§ WORK TO COMPLETE
The answer is one number: how many lines in the data below hold "pillole".

————————

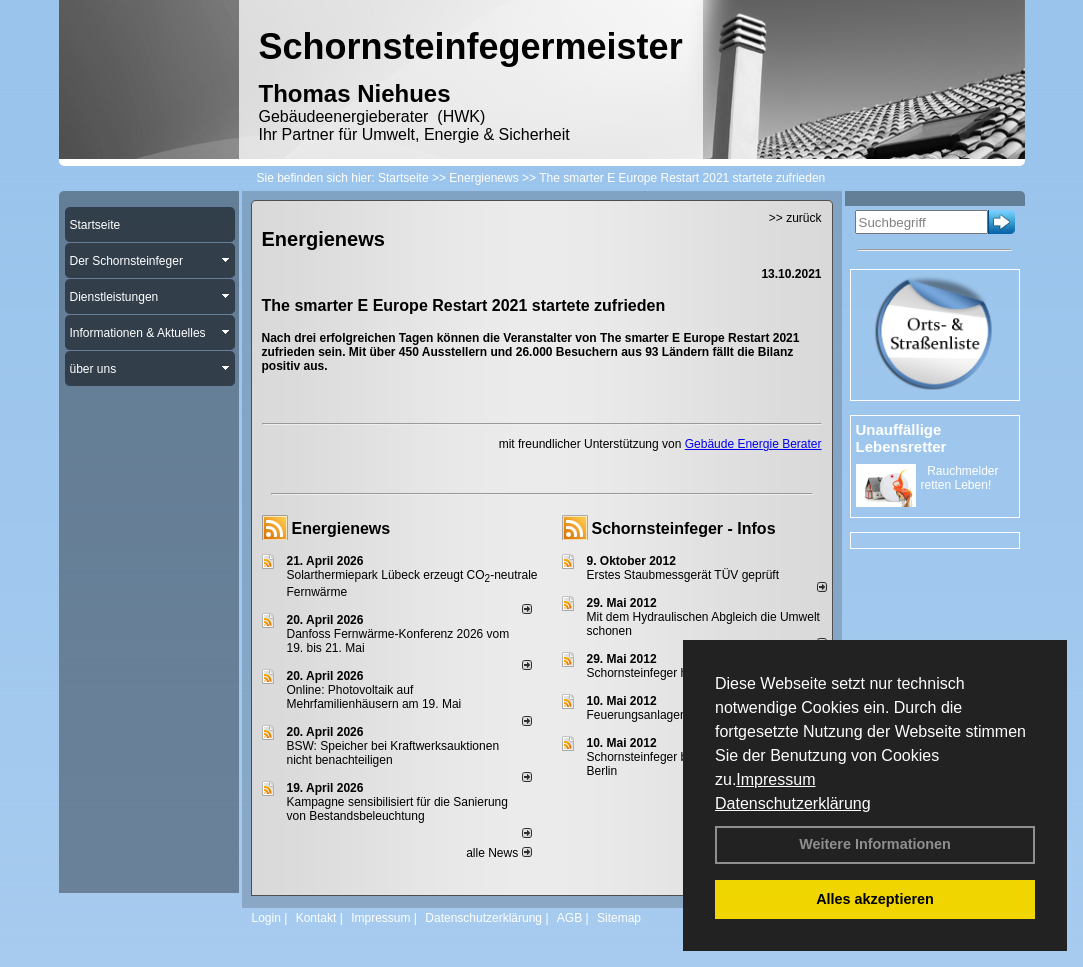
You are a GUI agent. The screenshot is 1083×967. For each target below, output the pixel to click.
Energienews (341, 528)
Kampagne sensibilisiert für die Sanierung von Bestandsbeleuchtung (397, 809)
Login (266, 918)
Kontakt (316, 918)
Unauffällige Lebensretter (901, 438)
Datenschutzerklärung (793, 803)
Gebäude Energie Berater (753, 444)
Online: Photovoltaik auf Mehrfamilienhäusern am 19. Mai (374, 697)
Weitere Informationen (875, 844)
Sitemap (619, 918)
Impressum (775, 779)
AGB (569, 918)
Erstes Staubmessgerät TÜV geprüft (683, 575)
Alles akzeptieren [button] (875, 899)
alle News (498, 853)
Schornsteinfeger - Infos (684, 528)
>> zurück (795, 218)
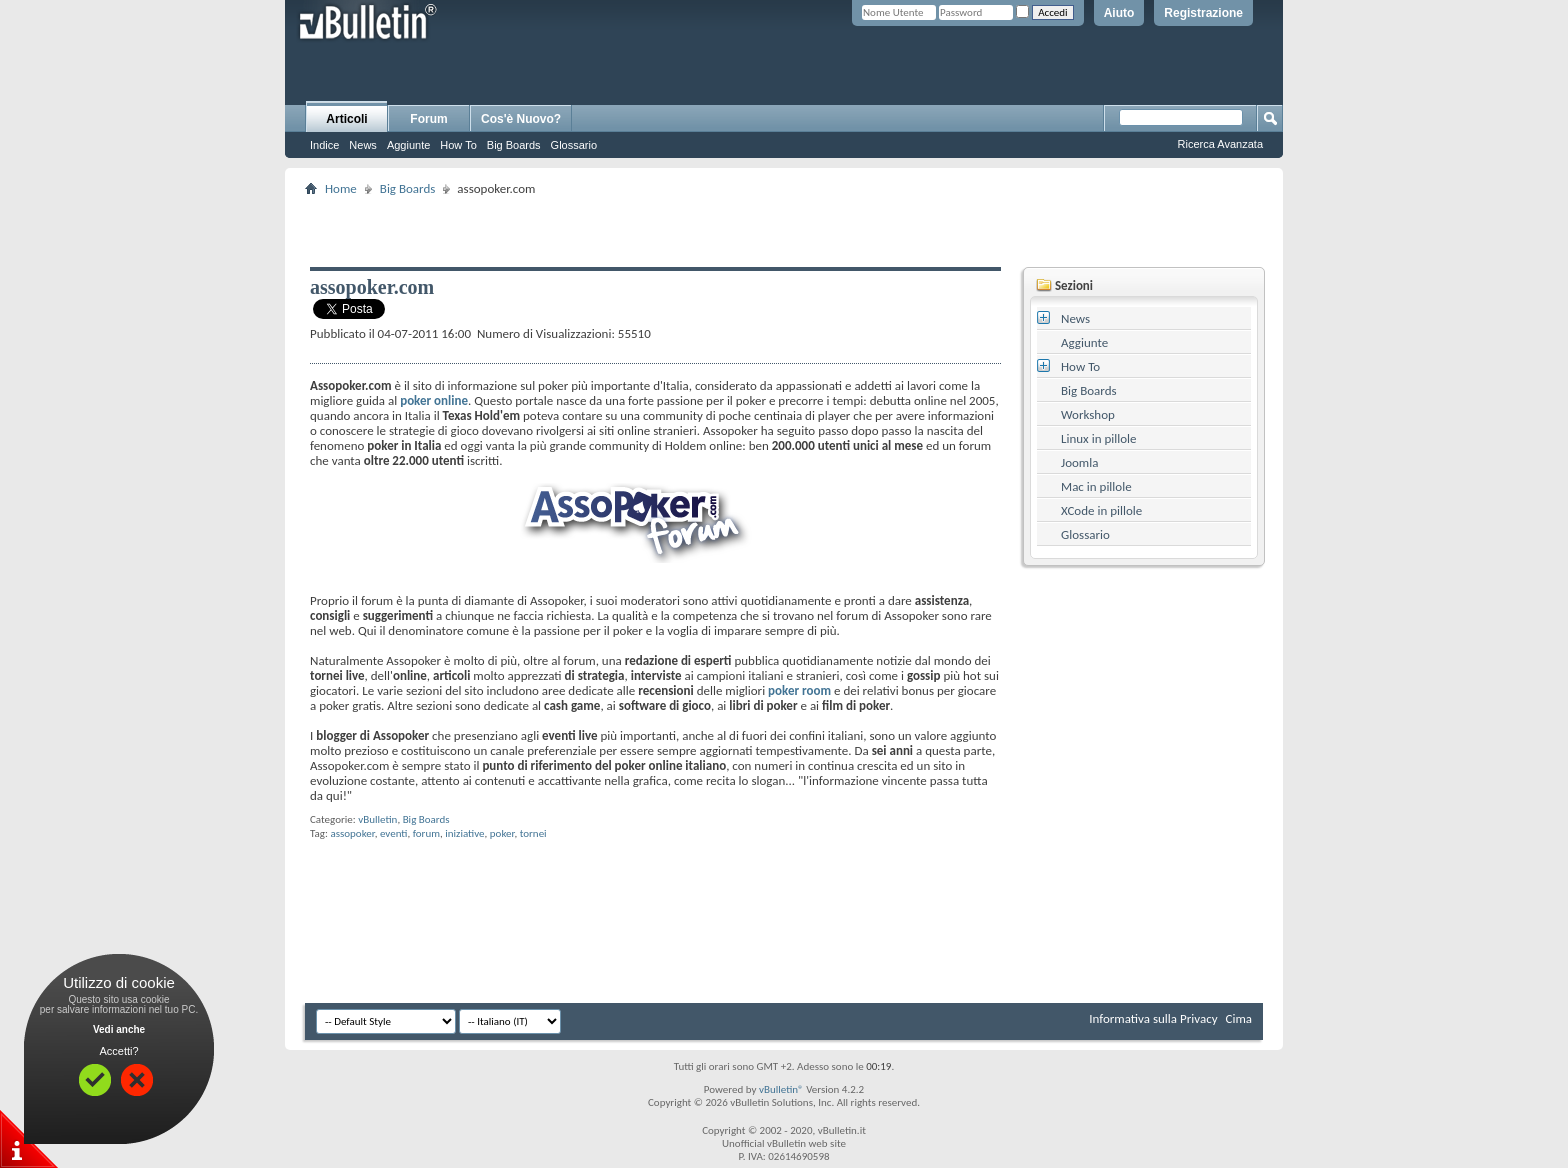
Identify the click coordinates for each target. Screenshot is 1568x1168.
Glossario (574, 145)
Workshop (1088, 414)
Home (341, 188)
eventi (394, 833)
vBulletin (377, 819)
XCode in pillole (1101, 510)
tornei (533, 833)
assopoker (352, 833)
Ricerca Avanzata (1220, 144)
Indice (324, 145)
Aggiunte (408, 145)
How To (458, 145)
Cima (1238, 1018)
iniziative (464, 833)
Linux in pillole (1099, 438)
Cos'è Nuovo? (521, 119)
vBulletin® (781, 1089)
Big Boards (514, 145)
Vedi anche (119, 1029)
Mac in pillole (1096, 486)
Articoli (346, 119)
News (363, 145)
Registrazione (1203, 13)
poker (502, 833)
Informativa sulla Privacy (1153, 1018)
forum (426, 833)
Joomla (1079, 462)
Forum (428, 119)
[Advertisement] (784, 231)
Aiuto (1119, 13)
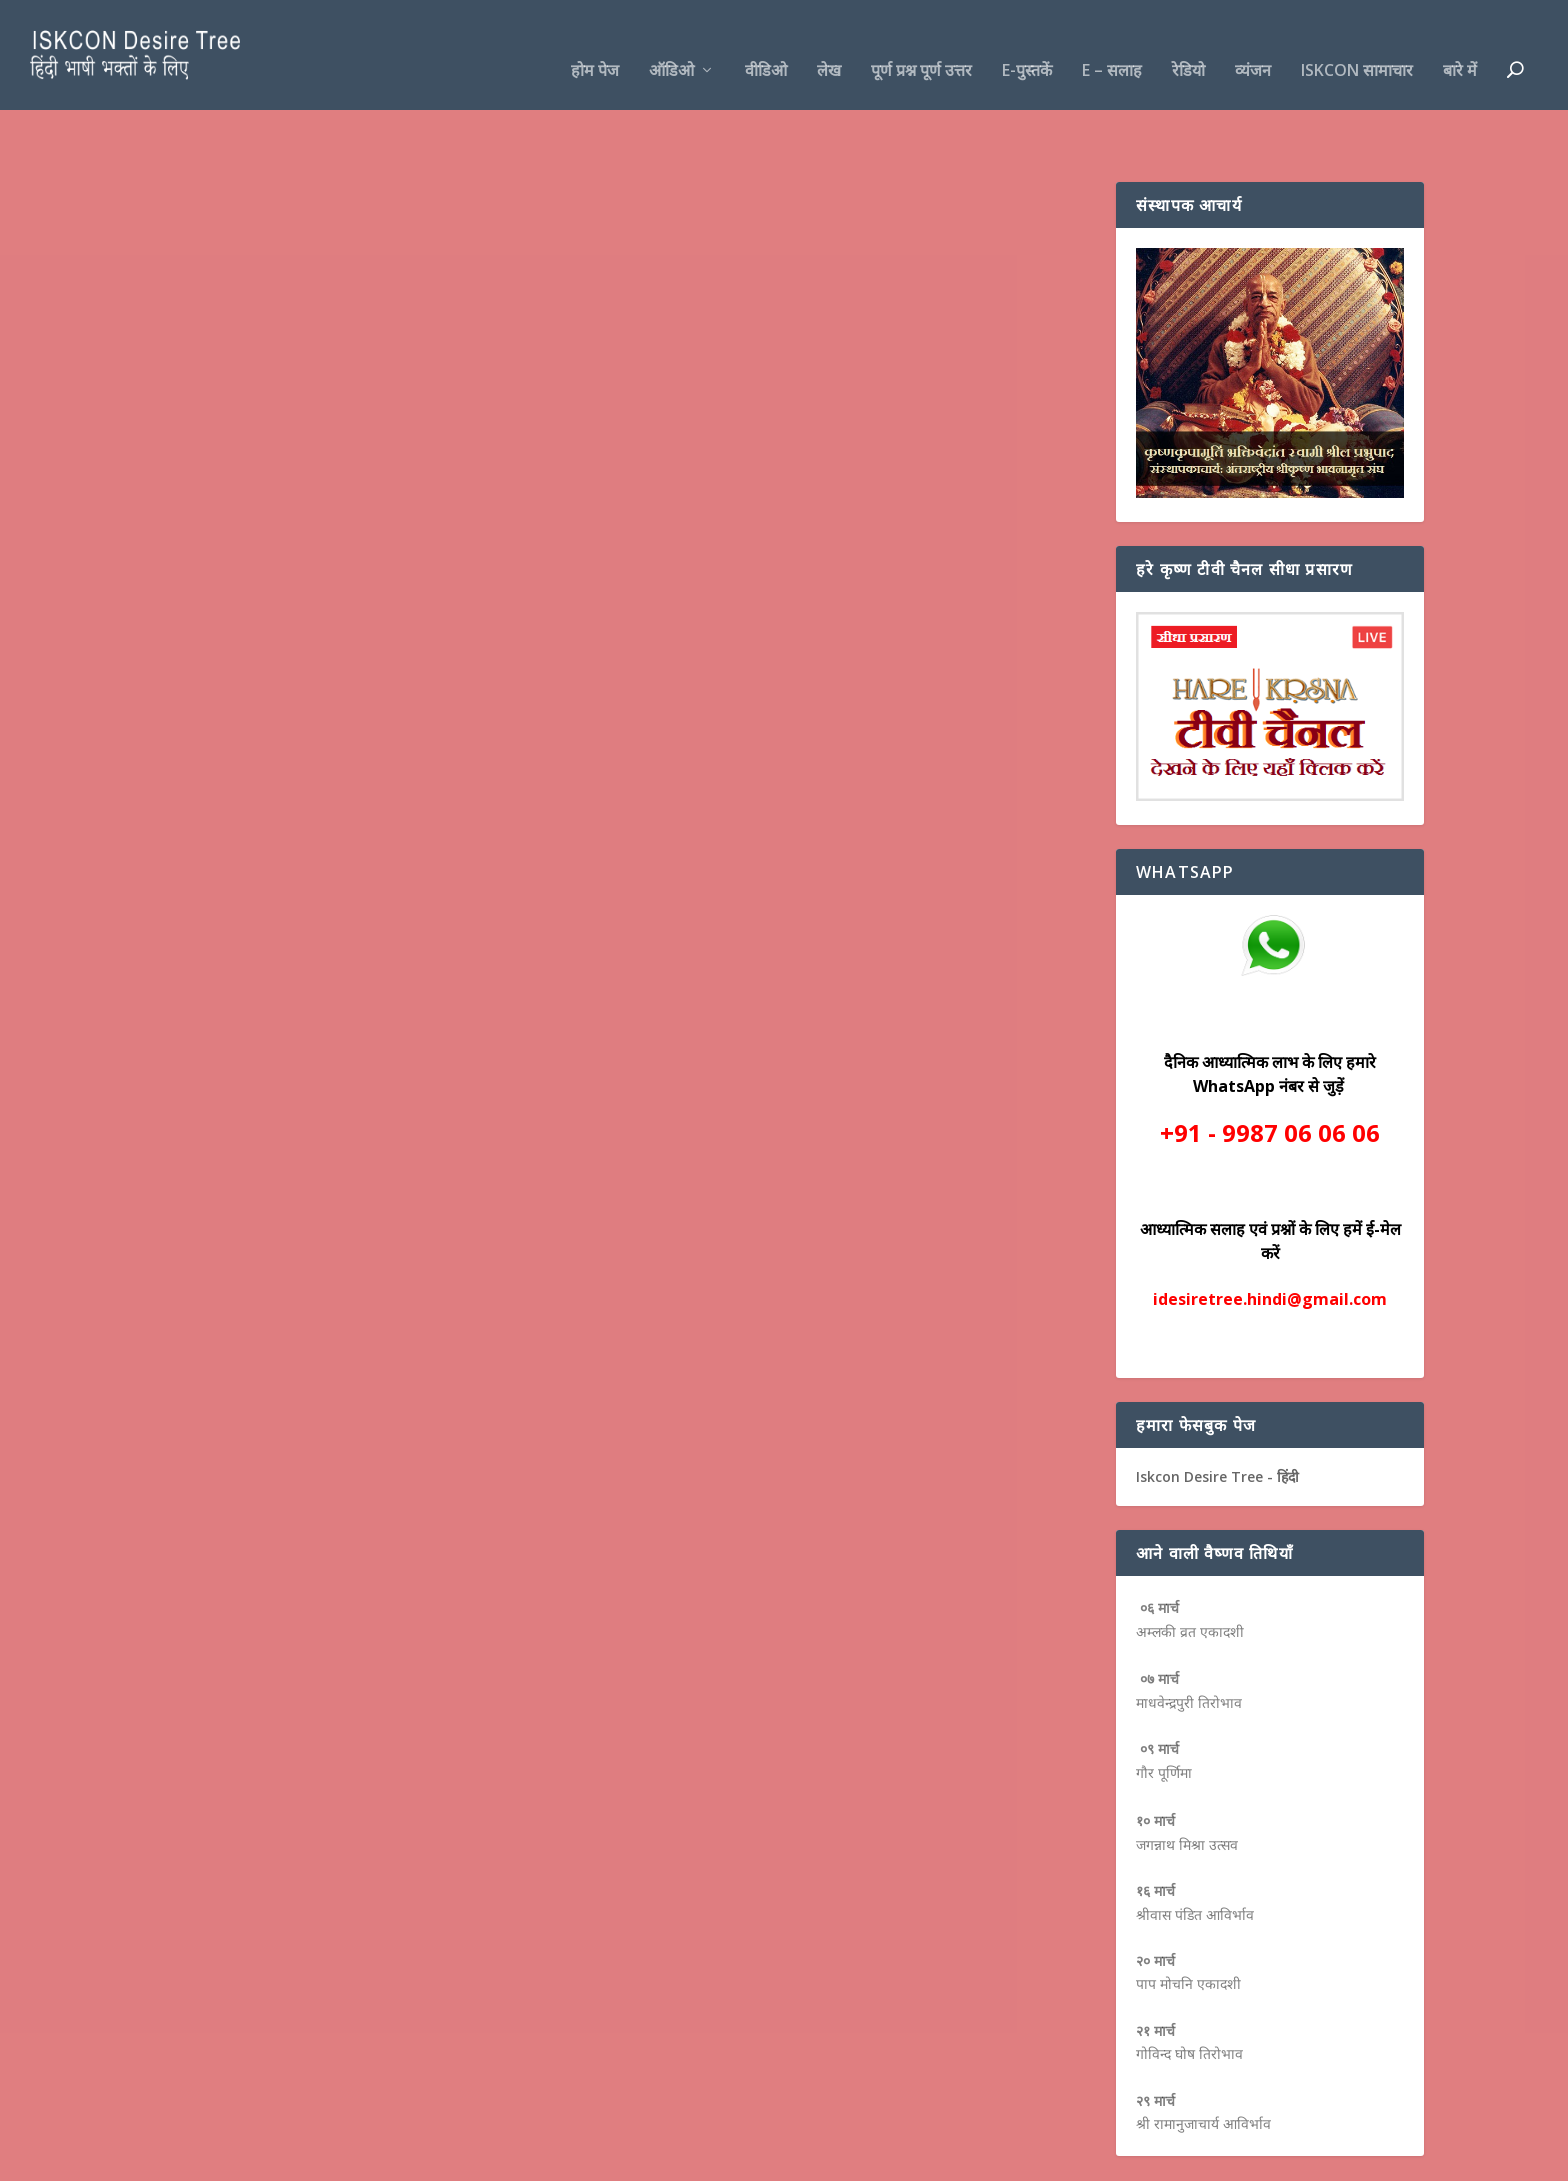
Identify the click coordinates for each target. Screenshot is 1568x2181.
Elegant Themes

————————

§ ANSWER FOR THIS EXERCISE
3